BRIEF: Find the word "роботи" in the listing below, then return every line it appears in.

RECORDS TO USE:
══════

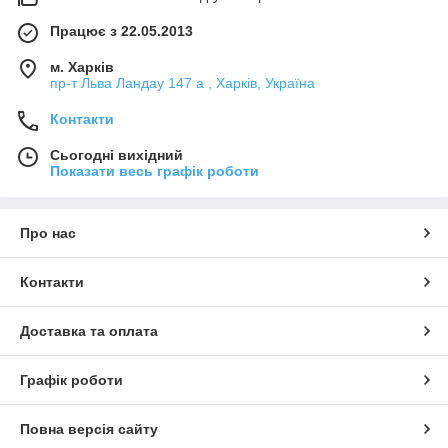
Працює з 22.05.2013
м. Харків
пр-т Льва Ландау 147 а , Харків, Україна
Контакти
Сьогодні вихідний
Показати весь графік роботи
Про нас
Контакти
Доставка та оплата
Графік роботи
Повна версія сайту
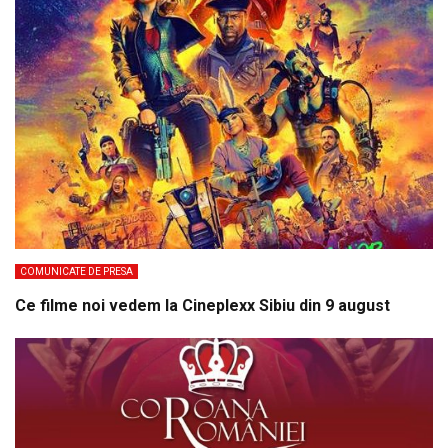
COMUNICATE DE PRESA
Ce filme noi vedem la Cineplexx Sibiu din 9 august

══════

RESULT:
Показати весь графік роботи
Графік роботи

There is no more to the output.